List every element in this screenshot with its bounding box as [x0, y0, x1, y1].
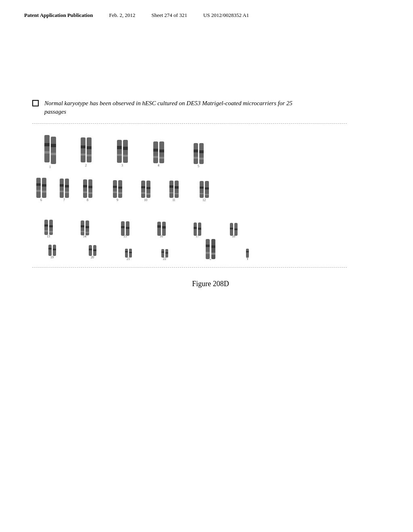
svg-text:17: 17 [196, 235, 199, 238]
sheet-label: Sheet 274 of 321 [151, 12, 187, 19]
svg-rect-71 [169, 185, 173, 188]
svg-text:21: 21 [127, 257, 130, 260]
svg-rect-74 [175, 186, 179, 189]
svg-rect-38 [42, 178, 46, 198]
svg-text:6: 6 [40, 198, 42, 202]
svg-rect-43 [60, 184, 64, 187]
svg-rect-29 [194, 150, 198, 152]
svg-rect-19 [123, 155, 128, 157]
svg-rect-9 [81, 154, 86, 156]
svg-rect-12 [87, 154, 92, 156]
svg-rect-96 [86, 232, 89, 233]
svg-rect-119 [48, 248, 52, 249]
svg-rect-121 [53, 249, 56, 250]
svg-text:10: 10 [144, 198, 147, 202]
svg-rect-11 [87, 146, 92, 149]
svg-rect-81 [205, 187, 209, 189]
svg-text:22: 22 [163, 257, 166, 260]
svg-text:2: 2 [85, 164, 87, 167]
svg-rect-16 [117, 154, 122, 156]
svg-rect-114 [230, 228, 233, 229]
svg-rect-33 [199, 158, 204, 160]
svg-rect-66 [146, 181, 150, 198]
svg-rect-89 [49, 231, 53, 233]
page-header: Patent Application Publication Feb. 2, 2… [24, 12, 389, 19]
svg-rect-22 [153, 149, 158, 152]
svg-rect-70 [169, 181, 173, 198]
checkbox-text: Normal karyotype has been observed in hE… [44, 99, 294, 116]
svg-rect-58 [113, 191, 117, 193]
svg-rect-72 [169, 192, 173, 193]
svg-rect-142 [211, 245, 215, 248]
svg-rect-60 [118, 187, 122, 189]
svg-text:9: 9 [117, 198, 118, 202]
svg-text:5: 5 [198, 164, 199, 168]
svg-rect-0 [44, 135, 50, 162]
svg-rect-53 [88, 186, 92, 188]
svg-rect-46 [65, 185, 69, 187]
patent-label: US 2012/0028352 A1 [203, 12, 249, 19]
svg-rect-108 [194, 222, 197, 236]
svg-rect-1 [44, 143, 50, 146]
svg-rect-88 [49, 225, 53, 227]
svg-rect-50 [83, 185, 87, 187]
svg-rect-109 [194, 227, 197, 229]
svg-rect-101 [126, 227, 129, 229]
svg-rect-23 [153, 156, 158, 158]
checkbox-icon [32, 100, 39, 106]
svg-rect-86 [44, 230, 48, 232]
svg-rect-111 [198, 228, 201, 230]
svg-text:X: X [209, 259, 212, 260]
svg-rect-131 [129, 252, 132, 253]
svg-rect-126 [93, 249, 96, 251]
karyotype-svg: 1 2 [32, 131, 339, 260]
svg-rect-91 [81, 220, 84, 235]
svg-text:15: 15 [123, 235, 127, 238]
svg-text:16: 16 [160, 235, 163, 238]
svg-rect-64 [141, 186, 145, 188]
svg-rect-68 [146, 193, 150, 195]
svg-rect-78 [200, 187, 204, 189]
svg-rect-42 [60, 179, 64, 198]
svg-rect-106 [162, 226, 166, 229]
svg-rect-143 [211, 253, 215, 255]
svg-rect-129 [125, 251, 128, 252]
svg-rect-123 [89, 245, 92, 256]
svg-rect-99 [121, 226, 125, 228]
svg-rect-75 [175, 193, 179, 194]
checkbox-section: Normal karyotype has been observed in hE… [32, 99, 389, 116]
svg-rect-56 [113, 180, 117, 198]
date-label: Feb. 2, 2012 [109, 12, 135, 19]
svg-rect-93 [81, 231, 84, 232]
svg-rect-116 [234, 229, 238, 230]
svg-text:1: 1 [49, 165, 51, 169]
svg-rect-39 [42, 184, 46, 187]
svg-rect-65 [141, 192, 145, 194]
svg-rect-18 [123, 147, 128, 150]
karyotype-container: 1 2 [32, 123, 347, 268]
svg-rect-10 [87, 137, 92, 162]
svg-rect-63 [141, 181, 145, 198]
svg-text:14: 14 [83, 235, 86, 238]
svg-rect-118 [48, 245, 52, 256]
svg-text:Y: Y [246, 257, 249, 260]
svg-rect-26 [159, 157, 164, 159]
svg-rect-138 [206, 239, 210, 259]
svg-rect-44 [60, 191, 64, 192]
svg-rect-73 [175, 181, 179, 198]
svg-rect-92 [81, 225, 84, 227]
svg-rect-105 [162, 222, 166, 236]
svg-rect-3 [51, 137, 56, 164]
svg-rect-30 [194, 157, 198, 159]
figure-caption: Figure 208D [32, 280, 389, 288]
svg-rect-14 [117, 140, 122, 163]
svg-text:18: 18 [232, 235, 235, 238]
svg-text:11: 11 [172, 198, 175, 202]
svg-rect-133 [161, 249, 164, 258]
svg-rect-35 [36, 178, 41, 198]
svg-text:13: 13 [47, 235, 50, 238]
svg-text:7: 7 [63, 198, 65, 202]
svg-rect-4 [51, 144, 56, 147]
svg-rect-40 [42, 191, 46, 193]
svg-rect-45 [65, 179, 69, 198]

********************

• Assignment
Verbatim repetition of the entries is required, excluding any pictures.

• Exercise output
List every element in this screenshot with its bounding box as [x0, y0, x1, y1].
svg-text:17: 17 [196, 235, 199, 238]
sheet-label: Sheet 274 of 321 [151, 12, 187, 19]
svg-rect-71 [169, 185, 173, 188]
svg-text:21: 21 [127, 257, 130, 260]
svg-rect-74 [175, 186, 179, 189]
svg-rect-38 [42, 178, 46, 198]
svg-text:6: 6 [40, 198, 42, 202]
svg-rect-43 [60, 184, 64, 187]
svg-rect-29 [194, 150, 198, 152]
svg-rect-19 [123, 155, 128, 157]
svg-rect-9 [81, 154, 86, 156]
svg-rect-12 [87, 154, 92, 156]
svg-rect-96 [86, 232, 89, 233]
svg-rect-119 [48, 248, 52, 249]
svg-rect-121 [53, 249, 56, 250]
svg-text:10: 10 [144, 198, 147, 202]
svg-rect-11 [87, 146, 92, 149]
svg-rect-81 [205, 187, 209, 189]
svg-text:22: 22 [163, 257, 166, 260]
svg-text:2: 2 [85, 164, 87, 167]
svg-rect-16 [117, 154, 122, 156]
svg-rect-114 [230, 228, 233, 229]
svg-rect-33 [199, 158, 204, 160]
svg-rect-66 [146, 181, 150, 198]
svg-rect-89 [49, 231, 53, 233]
page-header: Patent Application Publication Feb. 2, 2… [24, 12, 389, 19]
svg-rect-22 [153, 149, 158, 152]
svg-rect-70 [169, 181, 173, 198]
checkbox-text: Normal karyotype has been observed in hE… [44, 99, 294, 116]
svg-rect-58 [113, 191, 117, 193]
svg-rect-72 [169, 192, 173, 193]
svg-rect-142 [211, 245, 215, 248]
svg-rect-60 [118, 187, 122, 189]
svg-text:9: 9 [117, 198, 118, 202]
svg-text:5: 5 [198, 164, 199, 168]
svg-rect-0 [44, 135, 50, 162]
svg-rect-53 [88, 186, 92, 188]
svg-rect-46 [65, 185, 69, 187]
patent-label: US 2012/0028352 A1 [203, 12, 249, 19]
svg-rect-108 [194, 222, 197, 236]
svg-rect-1 [44, 143, 50, 146]
svg-rect-88 [49, 225, 53, 227]
svg-rect-50 [83, 185, 87, 187]
svg-rect-109 [194, 227, 197, 229]
svg-rect-101 [126, 227, 129, 229]
svg-rect-23 [153, 156, 158, 158]
checkbox-icon [32, 100, 39, 106]
svg-rect-86 [44, 230, 48, 232]
svg-rect-111 [198, 228, 201, 230]
svg-text:X: X [209, 259, 212, 260]
svg-rect-131 [129, 252, 132, 253]
svg-rect-126 [93, 249, 96, 251]
karyotype-svg: 1 2 [32, 131, 339, 260]
svg-rect-91 [81, 220, 84, 235]
svg-text:15: 15 [123, 235, 127, 238]
svg-text:16: 16 [160, 235, 163, 238]
svg-rect-64 [141, 186, 145, 188]
svg-rect-68 [146, 193, 150, 195]
svg-rect-78 [200, 187, 204, 189]
svg-rect-42 [60, 179, 64, 198]
svg-rect-106 [162, 226, 166, 229]
svg-rect-143 [211, 253, 215, 255]
svg-rect-129 [125, 251, 128, 252]
svg-rect-123 [89, 245, 92, 256]
svg-rect-99 [121, 226, 125, 228]
svg-rect-75 [175, 193, 179, 194]
checkbox-section: Normal karyotype has been observed in hE… [32, 99, 389, 116]
svg-rect-56 [113, 180, 117, 198]
date-label: Feb. 2, 2012 [109, 12, 135, 19]
svg-rect-93 [81, 231, 84, 232]
svg-rect-116 [234, 229, 238, 230]
svg-text:1: 1 [49, 165, 51, 169]
svg-rect-39 [42, 184, 46, 187]
svg-rect-65 [141, 192, 145, 194]
svg-rect-18 [123, 147, 128, 150]
karyotype-container: 1 2 [32, 123, 347, 268]
svg-rect-10 [87, 137, 92, 162]
svg-rect-63 [141, 181, 145, 198]
svg-text:14: 14 [83, 235, 86, 238]
svg-rect-118 [48, 245, 52, 256]
svg-text:Y: Y [246, 257, 249, 260]
svg-rect-26 [159, 157, 164, 159]
svg-rect-138 [206, 239, 210, 259]
svg-rect-44 [60, 191, 64, 192]
svg-rect-73 [175, 181, 179, 198]
svg-rect-92 [81, 225, 84, 227]
svg-rect-105 [162, 222, 166, 236]
svg-rect-3 [51, 137, 56, 164]
svg-rect-30 [194, 157, 198, 159]
figure-caption: Figure 208D [32, 280, 389, 288]
svg-rect-14 [117, 140, 122, 163]
svg-text:18: 18 [232, 235, 235, 238]
svg-text:11: 11 [172, 198, 175, 202]
svg-rect-133 [161, 249, 164, 258]
svg-rect-35 [36, 178, 41, 198]
svg-text:13: 13 [47, 235, 50, 238]
svg-text:7: 7 [63, 198, 65, 202]
svg-rect-4 [51, 144, 56, 147]
svg-rect-40 [42, 191, 46, 193]
svg-rect-45 [65, 179, 69, 198]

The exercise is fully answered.